Task brief: In the entries below, find the line containing "rozumie głosu Boga?". Write out that line and all lines after it, exactly, and nothing else.

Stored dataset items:
BEGIN
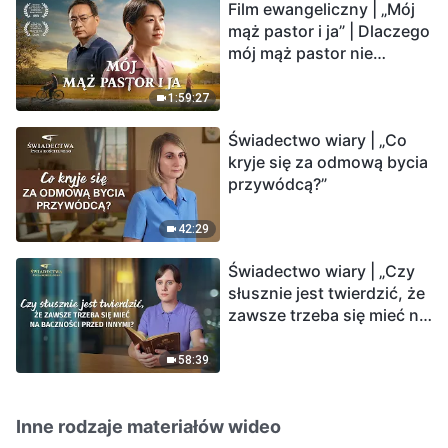
Film ewangeliczny | „Mój
mąż pastor i ja” | Dlaczego
mój mąż pastor nie
rozumie głosu Boga?
1:59:27
Świadectwo wiary | „Co
kryje się za odmową bycia
przywódcą?”
42:29
Świadectwo wiary | „Czy
słusznie jest twierdzić, że
zawsze trzeba się mieć na
baczności przed innymi?”
58:39
Inne rodzaje materiałów wideo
END
Exercise solution:
rozumie głosu Boga?
1:59:27
Świadectwo wiary | „Co
kryje się za odmową bycia
przywódcą?”
42:29
Świadectwo wiary | „Czy
słusznie jest twierdzić, że
zawsze trzeba się mieć na
baczności przed innymi?”
58:39
Inne rodzaje materiałów wideo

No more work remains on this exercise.